Reveille J D, Alarcón G S, Fowler S E, Pillemer S R, Neuner R, Clegg D O, Mikhail I S, Trentham D E, Leisen J C, Bluhm G, Cooper S M, Duncan H, Tuttleman M, Heyse S P, Sharp J T, Tilley B
University of Texas Health Science Center, Houston, USA.
Arthritis Rheum. 1996 Nov;39(11):1802-7. doi: 10.1002/art.1780391105.
To examine the effect of alleles encoding the "shared"/"rheumatoid" epitope on rheumatoid arthritis (RA) disease severity in patients who participated in the minocycline in RA (MIRA) trial.
Of 205 patients with a week-48 visit, blood was available for typing of HLA-DRB1 and HLA-DQB1 in 174 (85%) and successfully completed in 169 (82%). Baseline erosions were used to assess disease severity and new erosions at the last visit served as a proxy for progression.

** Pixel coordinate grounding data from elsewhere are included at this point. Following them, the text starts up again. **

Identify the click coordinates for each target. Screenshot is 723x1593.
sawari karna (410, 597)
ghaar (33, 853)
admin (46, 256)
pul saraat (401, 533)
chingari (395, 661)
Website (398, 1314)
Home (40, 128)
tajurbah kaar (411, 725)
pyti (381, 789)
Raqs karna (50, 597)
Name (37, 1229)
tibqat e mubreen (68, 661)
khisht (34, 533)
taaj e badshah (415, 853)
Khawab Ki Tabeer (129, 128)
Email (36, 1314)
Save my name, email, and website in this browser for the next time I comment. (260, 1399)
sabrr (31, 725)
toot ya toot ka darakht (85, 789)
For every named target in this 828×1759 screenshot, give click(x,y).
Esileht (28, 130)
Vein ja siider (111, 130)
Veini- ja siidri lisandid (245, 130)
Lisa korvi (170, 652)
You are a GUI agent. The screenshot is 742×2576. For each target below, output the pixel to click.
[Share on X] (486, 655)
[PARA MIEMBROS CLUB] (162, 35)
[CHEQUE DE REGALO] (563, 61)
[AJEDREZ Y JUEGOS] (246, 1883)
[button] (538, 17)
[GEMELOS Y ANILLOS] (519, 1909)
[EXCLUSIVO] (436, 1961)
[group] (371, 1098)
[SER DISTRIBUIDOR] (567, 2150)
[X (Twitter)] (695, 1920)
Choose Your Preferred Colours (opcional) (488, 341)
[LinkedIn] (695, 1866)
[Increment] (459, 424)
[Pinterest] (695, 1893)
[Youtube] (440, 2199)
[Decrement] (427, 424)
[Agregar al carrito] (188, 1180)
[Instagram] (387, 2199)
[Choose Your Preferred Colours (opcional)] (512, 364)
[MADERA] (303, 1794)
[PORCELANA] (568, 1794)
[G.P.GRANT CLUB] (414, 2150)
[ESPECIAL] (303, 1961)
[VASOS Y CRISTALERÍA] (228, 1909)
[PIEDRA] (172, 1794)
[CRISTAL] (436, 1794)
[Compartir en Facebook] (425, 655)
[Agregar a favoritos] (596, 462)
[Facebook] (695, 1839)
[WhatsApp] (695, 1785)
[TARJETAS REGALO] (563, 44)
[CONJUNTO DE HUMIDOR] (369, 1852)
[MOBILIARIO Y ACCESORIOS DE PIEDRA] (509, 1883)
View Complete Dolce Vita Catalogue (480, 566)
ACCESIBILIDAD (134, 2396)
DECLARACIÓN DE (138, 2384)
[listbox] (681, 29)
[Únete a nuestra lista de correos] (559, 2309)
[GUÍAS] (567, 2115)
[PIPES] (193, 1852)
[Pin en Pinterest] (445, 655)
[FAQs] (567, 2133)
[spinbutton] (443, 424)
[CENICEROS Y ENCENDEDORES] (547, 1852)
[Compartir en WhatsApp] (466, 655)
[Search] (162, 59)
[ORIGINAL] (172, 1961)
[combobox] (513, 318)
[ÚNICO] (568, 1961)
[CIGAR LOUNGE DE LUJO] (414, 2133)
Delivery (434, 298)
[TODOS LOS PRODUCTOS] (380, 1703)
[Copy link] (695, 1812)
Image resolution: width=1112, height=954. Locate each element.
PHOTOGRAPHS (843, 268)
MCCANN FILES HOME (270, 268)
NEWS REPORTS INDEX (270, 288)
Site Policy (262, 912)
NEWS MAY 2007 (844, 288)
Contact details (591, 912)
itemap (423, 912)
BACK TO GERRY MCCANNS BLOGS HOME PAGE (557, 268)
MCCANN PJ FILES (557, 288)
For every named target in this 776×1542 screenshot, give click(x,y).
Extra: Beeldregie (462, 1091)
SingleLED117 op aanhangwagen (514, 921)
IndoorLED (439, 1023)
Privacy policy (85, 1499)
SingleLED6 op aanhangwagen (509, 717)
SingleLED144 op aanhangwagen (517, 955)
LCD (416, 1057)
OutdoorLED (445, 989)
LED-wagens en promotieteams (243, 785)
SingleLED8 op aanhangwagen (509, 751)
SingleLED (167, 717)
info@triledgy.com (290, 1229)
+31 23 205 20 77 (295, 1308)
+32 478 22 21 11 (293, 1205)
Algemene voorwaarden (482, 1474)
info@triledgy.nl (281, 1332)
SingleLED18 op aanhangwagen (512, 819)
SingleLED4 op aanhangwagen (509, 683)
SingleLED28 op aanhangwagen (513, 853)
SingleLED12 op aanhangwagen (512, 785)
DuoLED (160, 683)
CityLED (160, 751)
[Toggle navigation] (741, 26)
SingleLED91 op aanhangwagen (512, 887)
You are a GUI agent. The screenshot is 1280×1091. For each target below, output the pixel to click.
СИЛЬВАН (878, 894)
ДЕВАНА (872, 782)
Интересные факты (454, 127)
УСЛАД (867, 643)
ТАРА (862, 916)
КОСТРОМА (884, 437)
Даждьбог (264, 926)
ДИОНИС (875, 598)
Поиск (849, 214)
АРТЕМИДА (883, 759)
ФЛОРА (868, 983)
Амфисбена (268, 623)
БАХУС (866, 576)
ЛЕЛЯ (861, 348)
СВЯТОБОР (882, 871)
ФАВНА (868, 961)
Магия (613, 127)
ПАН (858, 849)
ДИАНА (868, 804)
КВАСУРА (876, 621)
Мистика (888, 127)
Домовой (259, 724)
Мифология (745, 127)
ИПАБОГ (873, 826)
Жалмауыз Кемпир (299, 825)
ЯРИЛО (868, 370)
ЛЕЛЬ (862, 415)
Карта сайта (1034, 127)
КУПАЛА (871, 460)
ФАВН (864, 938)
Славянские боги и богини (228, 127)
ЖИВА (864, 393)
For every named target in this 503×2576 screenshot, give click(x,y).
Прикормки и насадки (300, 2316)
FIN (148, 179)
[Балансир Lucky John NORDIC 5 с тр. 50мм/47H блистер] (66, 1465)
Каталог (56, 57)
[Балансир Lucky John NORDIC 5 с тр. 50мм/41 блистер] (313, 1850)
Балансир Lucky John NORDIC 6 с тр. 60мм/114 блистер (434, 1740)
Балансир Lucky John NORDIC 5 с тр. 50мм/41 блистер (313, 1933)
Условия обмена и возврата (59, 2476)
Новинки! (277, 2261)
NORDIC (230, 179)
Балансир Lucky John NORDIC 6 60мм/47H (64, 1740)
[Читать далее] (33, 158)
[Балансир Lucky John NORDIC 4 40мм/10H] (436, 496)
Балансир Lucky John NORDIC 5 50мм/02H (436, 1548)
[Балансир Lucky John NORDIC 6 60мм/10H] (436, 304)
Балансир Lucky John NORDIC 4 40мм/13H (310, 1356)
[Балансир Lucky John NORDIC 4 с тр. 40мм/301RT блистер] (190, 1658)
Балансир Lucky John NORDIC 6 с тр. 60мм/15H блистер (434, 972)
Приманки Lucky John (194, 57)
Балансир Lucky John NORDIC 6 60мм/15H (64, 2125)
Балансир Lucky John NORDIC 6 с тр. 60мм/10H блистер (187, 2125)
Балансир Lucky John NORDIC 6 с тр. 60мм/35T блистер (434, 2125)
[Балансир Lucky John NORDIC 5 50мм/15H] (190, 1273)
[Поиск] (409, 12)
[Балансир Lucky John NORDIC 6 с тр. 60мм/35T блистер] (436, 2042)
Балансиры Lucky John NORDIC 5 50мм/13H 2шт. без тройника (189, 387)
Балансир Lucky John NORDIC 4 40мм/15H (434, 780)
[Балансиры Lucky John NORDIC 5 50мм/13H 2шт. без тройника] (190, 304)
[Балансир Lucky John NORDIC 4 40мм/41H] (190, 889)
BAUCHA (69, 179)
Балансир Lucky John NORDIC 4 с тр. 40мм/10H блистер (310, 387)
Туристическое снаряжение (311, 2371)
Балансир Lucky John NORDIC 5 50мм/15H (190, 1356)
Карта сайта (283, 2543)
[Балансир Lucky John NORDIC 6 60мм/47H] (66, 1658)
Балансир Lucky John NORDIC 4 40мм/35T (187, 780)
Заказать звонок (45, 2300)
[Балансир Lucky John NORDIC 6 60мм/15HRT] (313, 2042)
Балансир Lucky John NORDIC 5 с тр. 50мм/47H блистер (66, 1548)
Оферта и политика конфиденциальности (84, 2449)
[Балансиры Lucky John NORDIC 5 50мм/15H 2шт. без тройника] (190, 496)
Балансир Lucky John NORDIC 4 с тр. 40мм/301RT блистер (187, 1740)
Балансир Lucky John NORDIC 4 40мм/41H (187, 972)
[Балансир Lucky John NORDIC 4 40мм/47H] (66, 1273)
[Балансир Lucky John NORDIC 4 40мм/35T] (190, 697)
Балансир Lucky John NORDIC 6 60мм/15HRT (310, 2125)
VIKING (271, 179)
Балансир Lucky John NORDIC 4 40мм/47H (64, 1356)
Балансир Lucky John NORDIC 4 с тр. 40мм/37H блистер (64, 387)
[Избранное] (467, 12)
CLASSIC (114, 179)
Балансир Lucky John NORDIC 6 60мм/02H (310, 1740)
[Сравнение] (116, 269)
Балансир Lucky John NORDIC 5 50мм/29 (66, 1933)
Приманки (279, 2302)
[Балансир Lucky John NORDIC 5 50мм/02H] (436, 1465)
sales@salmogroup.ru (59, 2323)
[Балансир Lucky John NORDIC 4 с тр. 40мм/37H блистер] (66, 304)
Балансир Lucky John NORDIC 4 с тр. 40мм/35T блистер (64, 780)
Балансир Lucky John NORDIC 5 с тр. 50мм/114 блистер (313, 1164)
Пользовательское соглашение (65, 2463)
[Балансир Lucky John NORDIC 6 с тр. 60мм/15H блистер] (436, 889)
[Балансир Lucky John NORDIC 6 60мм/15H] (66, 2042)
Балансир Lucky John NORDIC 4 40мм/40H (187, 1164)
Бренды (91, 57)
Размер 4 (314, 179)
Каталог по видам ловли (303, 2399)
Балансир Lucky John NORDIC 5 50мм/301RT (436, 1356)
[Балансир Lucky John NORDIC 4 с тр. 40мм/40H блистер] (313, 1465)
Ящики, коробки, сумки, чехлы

At baseline, there was no association between the presence of erosive disease or rheumatoid factor status and the dose of rheumatoid epitope (homozygous, heterozygous, none) or the specific alleles identified. At the final visit, a gradient was observed for the 3 allelic subgroups (and their gene doses) in the occurrence of new erosions among the Caucasian placebo-treated, but not the minocycline-treated, patients. A treatment group/HLA-DR4 epitope interaction was demonstrated in multivariate analyses. Approximately two-thirds of African-American patients did not have the rheumatoid epitope.
HLA-DRB1 oligotyping may be useful in predicting the progression of disease in some Caucasian patients. Our study corroborates the infrequency of the epitope among African-American patients with RA.
在参与类风湿关节炎米诺环素治疗(MIRA)试验的患者中,研究编码“共享”/“类风湿”表位的等位基因对类风湿关节炎(RA)疾病严重程度的影响。
在205例进行了48周随访的患者中,174例(85%)有血液可用于HLA-DRB1和HLA-DQB1分型,169例(82%)成功完成分型。以基线期的骨侵蚀情况评估疾病严重程度,末次随访时的新骨侵蚀情况作为疾病进展的替代指标。
在基线期,侵蚀性疾病的存在或类风湿因子状态与类风湿表位的剂量(纯合子、杂合子、无)或所鉴定的特定等位基因之间无关联。在末次随访时,在接受安慰剂治疗的白种人患者中,观察到3个等位基因亚组(及其基因剂量)在新骨侵蚀发生情况上存在梯度差异,但在接受米诺环素治疗的患者中未观察到。多变量分析显示了治疗组/HLA-DR4表位的相互作用。大约三分之二的非裔美国患者没有类风湿表位。
HLA-DRB1寡基因分型可能有助于预测某些白种人患者的疾病进展。我们的研究证实了类风湿表位在非裔美国类风湿关节炎患者中出现频率较低。